Early adopters who downloaded the application after it was announced Feb. 10 found it essentially doesn't work. “The bad news is the browser is basically useless for many people,” Mark Finkle, a Fennec developer, wrote in a blog post describing the problem.

The episode doesn't bode well for Mozilla, which has already faltered with previous mobile browsing efforts and is lagging behind competitors including Opera, Apple's Safari ,and IE Mobile, which are securing footholds among mobile users.

For many people who tried Fennec on Windows Mobile, the browser loaded only a checkerboard pattern image any time they tried to open a Web page.

Finkle suspects the problem is related to restrictions that Windows Mobile puts on memory use. Fennec developers are working on ways to get around those restrictions to solve the problem, he said.

When Fennec developers released the browser, they said it wasn't meant to be a broad release, but they hoped early adopters would try it and offer feedback about how it works.

They targeted just one device, the HTC Touch Pro. However, people commenting after the initial blog post say that they could only load the checkerboard pattern even on the Touch Pro.

Fennec is also available as an alpha release on Nokia's N810 tablets.

While other browser developers are improving the mobile Web experience, Mozilla has struggled for years to get a working browser to the mobile market. In 2004, its Minimo mobile browser project was promising enough to attract a financial investment from Nokia.

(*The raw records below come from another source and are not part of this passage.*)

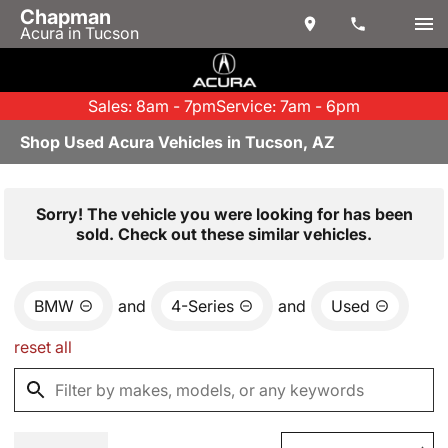
Chapman
Acura in Tucson
Sales: 8am - 7pm
Service: 7am - 6pm
Shop Used Acura Vehicles in Tucson, AZ
Sorry! The vehicle you were looking for has been
sold. Check out these similar vehicles.
BMW
and
4-Series
and
Used
reset all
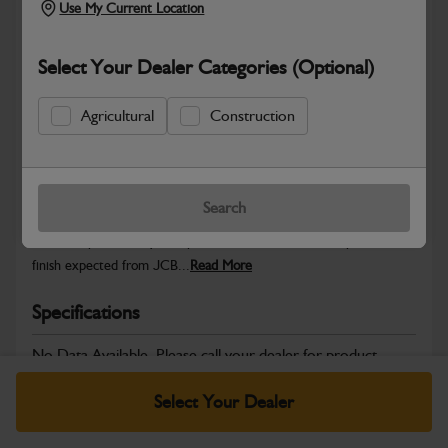
Use My Current Location
Select Your Dealer Categories (Optional)
Safe & Secure Payments
Agricultural
Construction
Warranty Details
Return Policy
Search
JCB Cab and Body parts are designed to enhance operator
comfort, protect key components and maintain the professional
finish expected from JCB...
Read More
Specifications
No Data Available. Please call your dealer for product
details.
Select Your Dealer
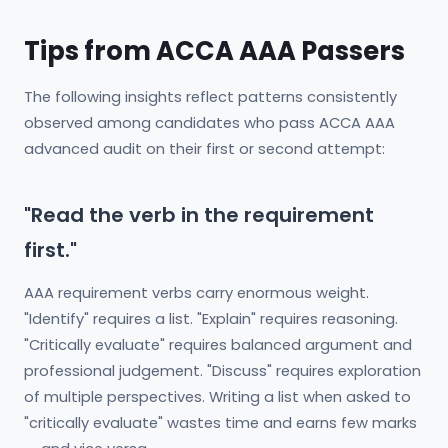
Tips from ACCA AAA Passers
The following insights reflect patterns consistently
observed among candidates who pass ACCA AAA
advanced audit on their first or second attempt:
"Read the verb in the requirement
first."
AAA requirement verbs carry enormous weight.
"Identify" requires a list. "Explain" requires reasoning.
"Critically evaluate" requires balanced argument and
professional judgement. "Discuss" requires exploration
of multiple perspectives. Writing a list when asked to
"critically evaluate" wastes time and earns few marks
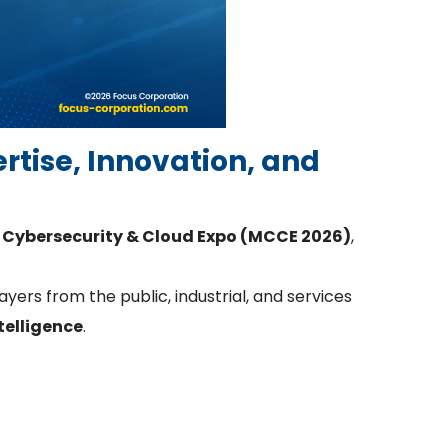
ertise, Innovation, and
Cybersecurity & Cloud Expo (MCCE 2026)
,
yers from the public, industrial, and services
ntelligence
.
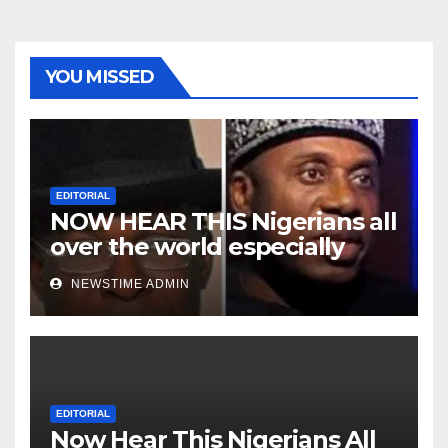
YOU MISSED
EDITORIAL
NOW HEAR THIS Nigerians all
over the world especially
Niger Deltans scattered all
NEWSTIME ADMIN
over the world. Satanic
Heartless Wicked Evil Cruel
Cesspool Den of Shameless
Lunatics in Leadership in
Nigeria from Niger Delta.
EDITORIAL
Now Hear This Nigerians All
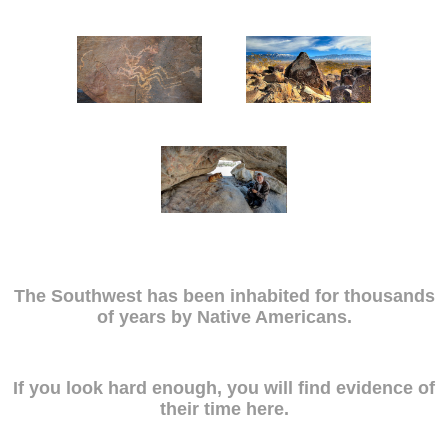
The Southwest has been inhabited for thousands
of years by Native Americans.
If you look hard enough, you will find evidence of
their time here.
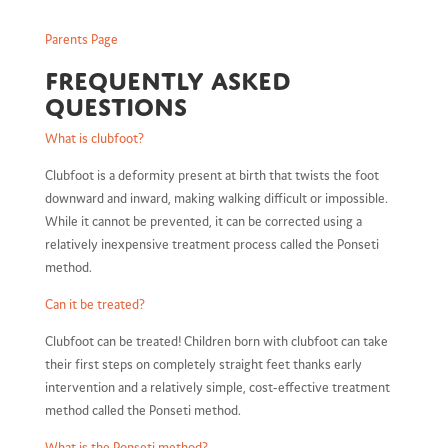
Parents Page
Frequently asked
questions
What is clubfoot?
Clubfoot is a deformity present at birth that twists the foot
downward and inward, making walking difficult or impossible.
While it cannot be prevented, it can be corrected using a
relatively inexpensive treatment process called the Ponseti
method.
Can it be treated?
Clubfoot can be treated! Children born with clubfoot can take
their first steps on completely straight feet thanks early
intervention and a relatively simple, cost-effective treatment
method called the Ponseti method.
What is the Ponseti method?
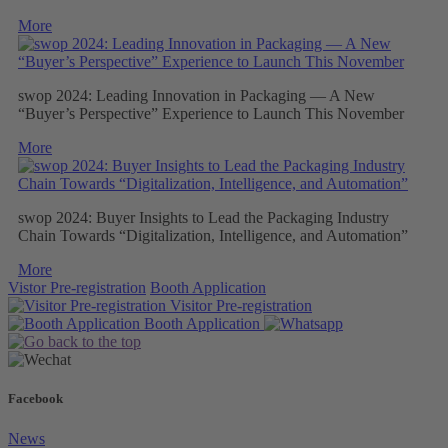
More
swop 2024: Leading Innovation in Packaging — A New
“Buyer’s Perspective” Experience to Launch This November
More
swop 2024: Buyer Insights to Lead the Packaging Industry
Chain Towards “Digitalization, Intelligence, and Automation”
More
Vistor Pre-registration
Booth Application
Visitor
Pre-registration
Booth
Application
Facebook
News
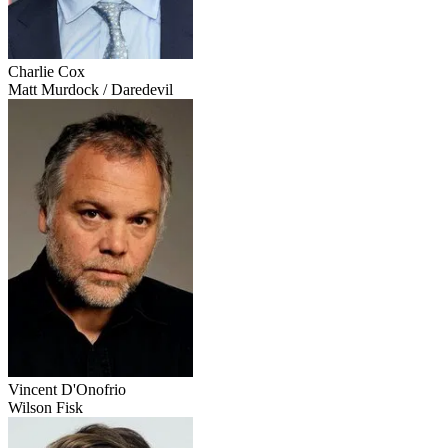
Charlie Cox
Matt Murdock / Daredevil
Vincent D'Onofrio
Wilson Fisk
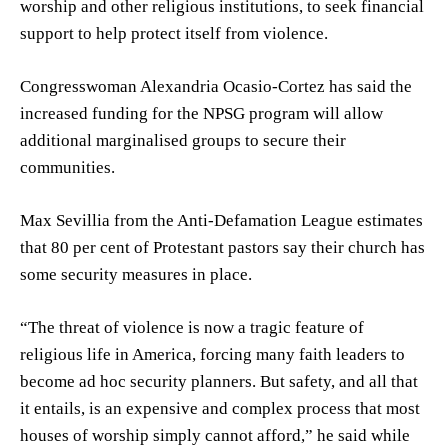
worship and other religious institutions, to seek financial
support to help protect itself from violence.
Congresswoman Alexandria Ocasio-Cortez has said the
increased funding for the NPSG program will allow
additional marginalised groups to secure their
communities.
Max Sevillia from the Anti-Defamation League estimates
that 80 per cent of Protestant pastors say their church has
some security measures in place.
“The threat of violence is now a tragic feature of
religious life in America, forcing many faith leaders to
become ad hoc security planners. But safety, and all that
it entails, is an expensive and complex process that most
houses of worship simply cannot afford,” he said while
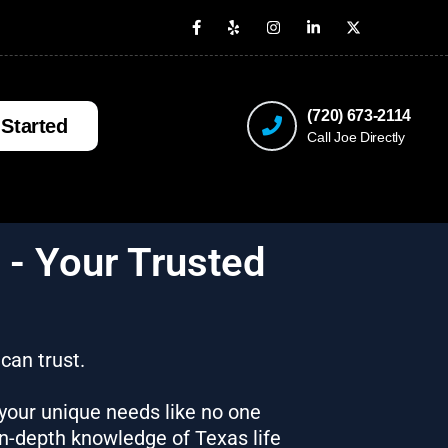
(720) 673-2114
 Started
Call Joe Directly
 - Your Trusted
 can trust.
 your unique needs like no one
in-depth knowledge of Texas life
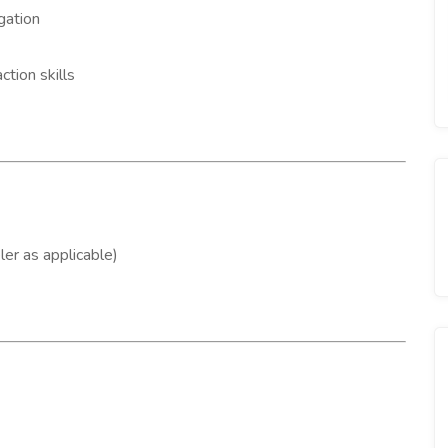
gation
tion skills
er as applicable)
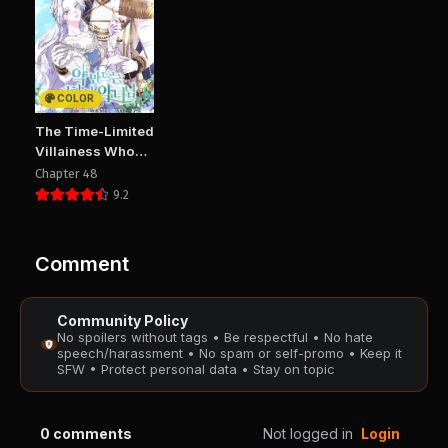
Chapter 48
Chapter 47
January 25, 2026
January 25, 2026
PUBLIC
PUBLIC
COLOR
Chapter 46
Chapter 45
The Time-Limited
January 25, 2026
January 25, 2026
Villainess Who
PUBLIC
PUBLIC
Makes Medicine
Chapter 48
9.2
Chapter 44
Chapter 43
January 25, 2026
January 25, 2026
PUBLIC
PUBLIC
Comment
Chapter 42
Chapter 41
Community Policy
January 25, 2026
January 25, 2026
No spoilers without tags • Be respectful • No hate
PUBLIC
PUBLIC
speech/harassment • No spam or self-promo • Keep it
SFW • Protect personal data • Stay on topic
Chapter 40
Chapter 39
January 25, 2026
January 25, 2026
0
comments
Not logged in
Login
PUBLIC
PUBLIC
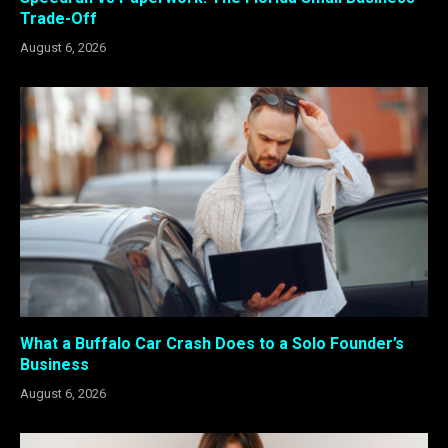
Trade-Off
August 6, 2026
What a Buffalo Car Crash Does to a Solo Founder’s
Business
August 6, 2026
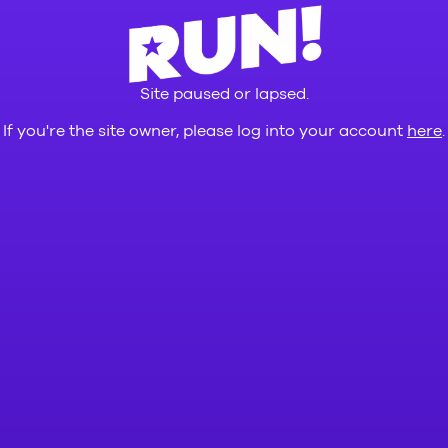
Site paused or lapsed.
If you're the site owner, please log into your account
here
.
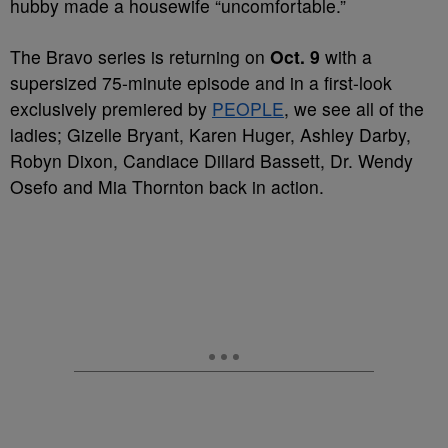
hubby made a housewife “uncomfortable.”
The Bravo series is returning on
Oct. 9
with a
supersized 75-minute episode and in a first-look
exclusively premiered by
PEOPLE
, we see all of the
ladies; Gizelle Bryant, Karen Huger, Ashley Darby,
Robyn Dixon, Candiace Dillard Bassett, Dr. Wendy
Osefo and Mia Thornton back in action.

The effort slowly fizzled, however, and in late 2007 Mozilla said it would discontinue work on Minimo and focus on a new effort that became known as Fennec.

Mozilla also spent some time developing a project called Joey, which lets users clip and save text, photos and videos while using a PC and then access that content through a browser on a cell phone. That too fizzled after about a year and is no longer supported.

Meanwhile, Apple set the bar higher for mobile browsing with its version of Safari on the iPhone, which displays Web pages just as they appear on a computer, letting users zoom in to read sections of a page. Microsoft plans to offer an updated version of IE Mobile that similarly makes it easy for users to zoom in on Web pages.

In addition, Opera has aggressively developed and promoted its mobile browsers, and new entrants like Skyfire have earned praise for innovation.